しかし、現実には全くそうはならず、米国ではK字型の回復が進行した。Kの字の上向きの線は、コロナ流行によって大きな利益を得た少数の人々、下向きの線は、逆に経済状況が急速に悪化したその他の人々を示している。

大手ネット企業のアマゾン・ドット・コムやフェイスブック、マイクロソフト、グーグル、アップルの株価は急騰し、それぞれの最高経営責任者(CEO)が持つ膨大な資産はさらに増加した。

コロナ禍で大きな利益を得たもう一つの業界は、ウォール街(米金融界)だ。2020年中盤以降から2021年には、ある興味深い現象が発生した。自宅に缶詰め状態になった人々が退屈のあまり、デイトレードを始めたのだ。株取引ブームが起きたことで、株式市場では史上最高値が相次いだ。

ニューヨーク州のトーマス・ディナポリ会計監査官によると、米金融界の利益は2020年、「トレーディングや引き受け業務の増加、および金利の低下」により急増。
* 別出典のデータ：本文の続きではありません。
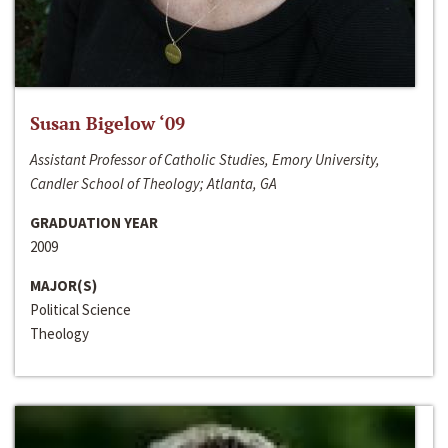
Susan Bigelow ‘09
Assistant Professor of Catholic Studies, Emory University,
Candler School of Theology; Atlanta, GA
GRADUATION YEAR
2009
MAJOR(S)
Political Science
Theology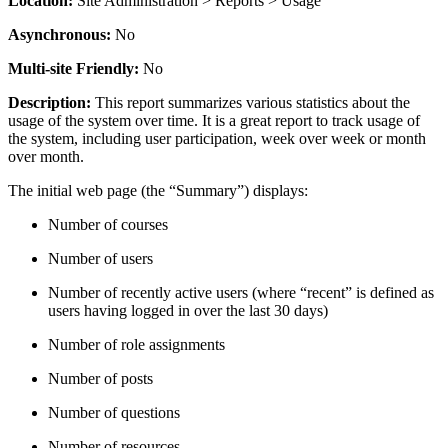
Location:
Site Administration > Reports > Usage
Asynchronous:
No
Multi-site Friendly:
No
Description:
This report summarizes various statistics about the
usage of the system over time. It is a great report to track usage of
the system, including user participation, week over week or month
over month.
The initial web page (the “Summary”) displays:
Number of courses
Number of users
Number of recently active users (where “recent” is defined as
users having logged in over the last 30 days)
Number of role assignments
Number of posts
Number of questions
Number of resources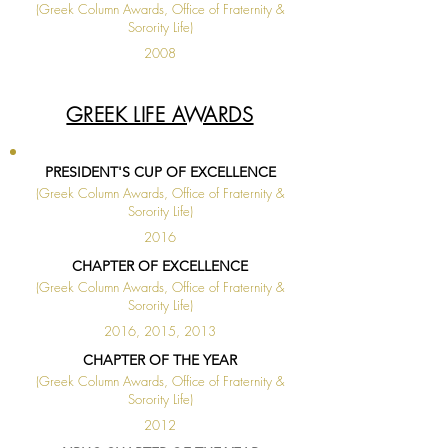
(Greek Column Awards, Office of Fraternity &
Sorority Life)
2008
◄
1 / 1
►
GREEK LIFE AWARDS
PRESIDENT'S CUP OF EXCELLENCE
(Greek Column Awards, Office of Fraternity &
Sorority Life)
2016
CHAPTER OF EXCELLENCE
(Greek Column Awards, Office of Fraternity &
Sorority Life)
2016, 2015, 2013
CHAPTER OF THE YEAR
(Greek Column Awards, Office of Fraternity &
Sorority Life)
2012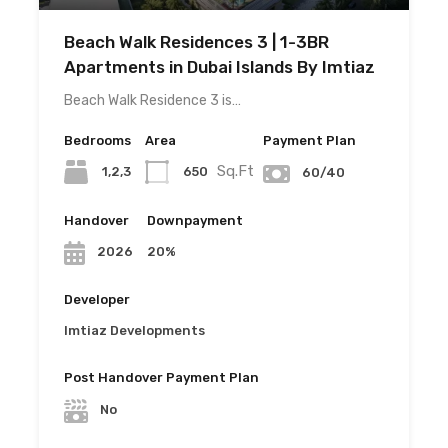
Beach Walk Residences 3 | 1-3BR
Apartments in Dubai Islands By Imtiaz
Beach Walk Residence 3 is…
Bedrooms
Area
Payment Plan
Sq.Ft
1,2,3
650
60/40
Handover
Downpayment
20%
2026
Developer
Imtiaz Developments
Post Handover Payment Plan
No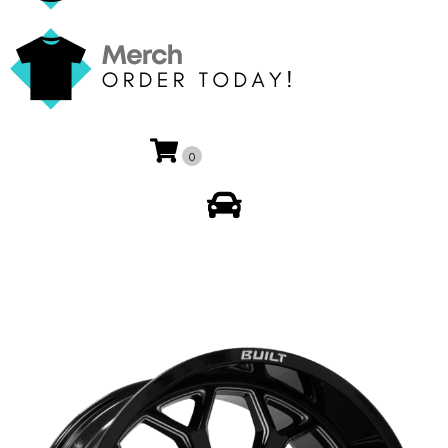
0
My Account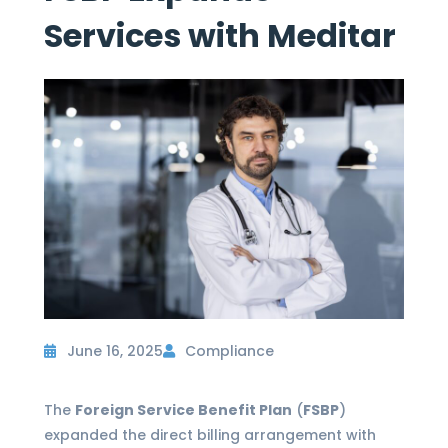
Services with Meditar
June 16, 2025
Compliance
The
Foreign Service Benefit Plan
(
FSBP
)
expanded the direct billing arrangement with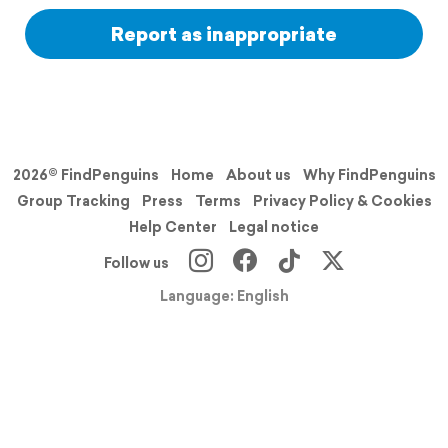
Report as inappropriate
2026© FindPenguins
Home
About us
Why FindPenguins
Group Tracking
Press
Terms
Privacy Policy & Cookies
Help Center
Legal notice
Follow us
Language: English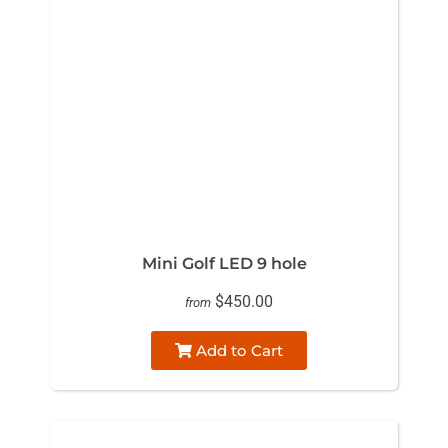
Mini Golf LED 9 hole
$450.00
from
Add to Cart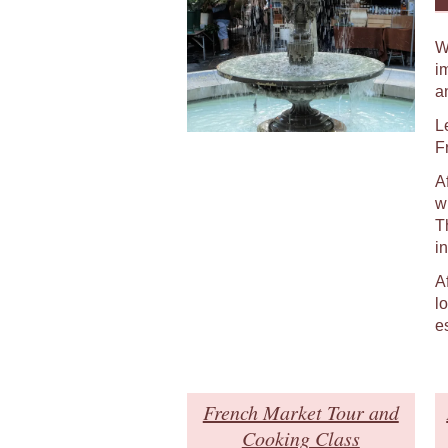
W
i
a
L
F
A
w
T
in
A
l
e
French Market Tour and
Cooking Class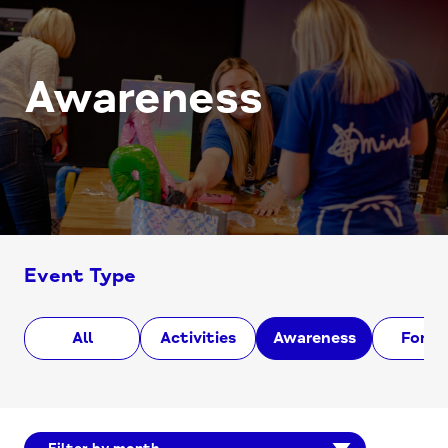
Awareness
Event Type
All
Activities
Awareness
Foru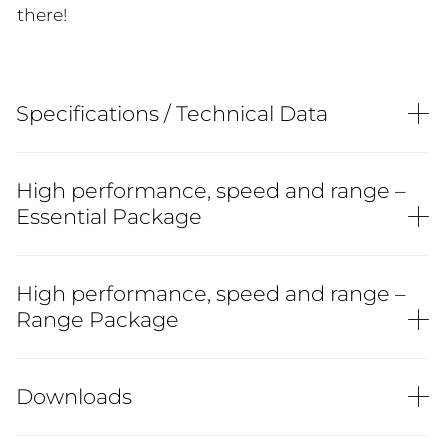
there!
Specifications / Technical Data
High performance, speed and range –
Essential Package
High performance, speed and range –
Range Package
Downloads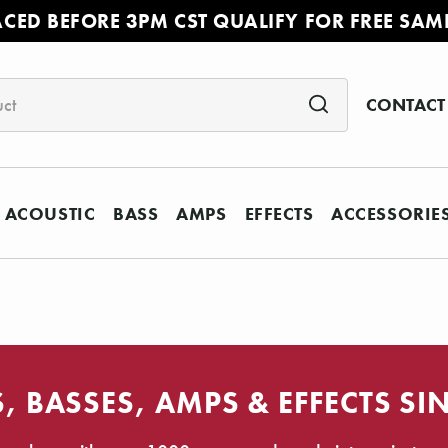
ACED BEFORE 3PM CST QUALIFY FOR FREE SAM
CONTACT
ACOUSTIC
BASS
AMPS
EFFECTS
ACCESSORIE
, BASSES, AMPS & EFFECTS SI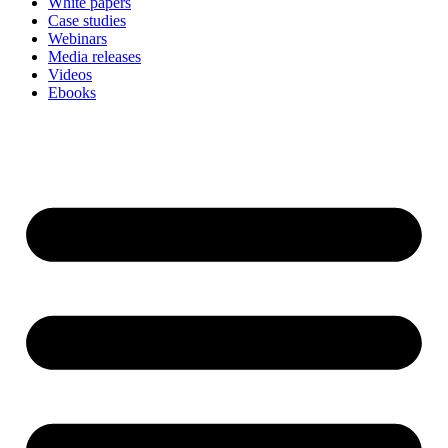
White papers
Case studies
Webinars
Media releases
Videos
Ebooks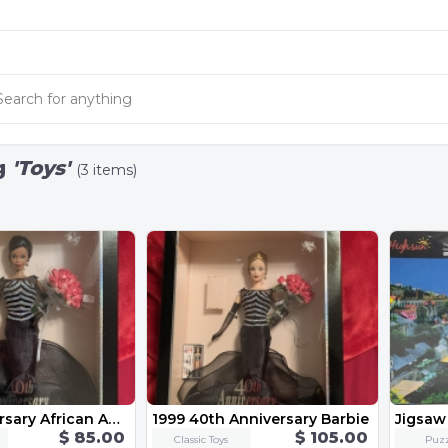
g
'Toys'
(3 items)
40th Anniversary African American Barbie
1999 40th Anniversary Barbie
Jigsaw
$ 85.00
$ 105.00
Classic Toys
Puzz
結果、2020年にニューヨーク市の証券業界で働く従業員に支払われた賞与の平均は10%上昇し、18万4000ドル(約2000万円)となった。

ただこの数字は同市で働く人だけのもので、市外で働く金融・証券業界関係者は含まれない。また、平均値だけでは収入の実態を把握しきれないことも考慮すべきだ。例えば、ビル・ゲイツとマーク・ザッカーバーグ、イーロン・マスク、ジェフ・ベゾスとニューヨーク市の消防士1人の保有資産額の平均を出すと、この消防士は億万長者になってしまう。

ディナポリは報道発表で「景気後退が起きた後で賞与プールが成長するのは珍しいことだ」と説明。賞与は同時多発テロが起きた2001年には33%減、金融危機が起きた2008年には47%減となったと指摘した。

米金融業界はニューヨークの健全な財政にとって欠かせないものだ。同市の民間セクターの雇用で証券業界が占める割合は全体の5%ほどだが、民間セクターの全給与に占める割合は約20%となっている。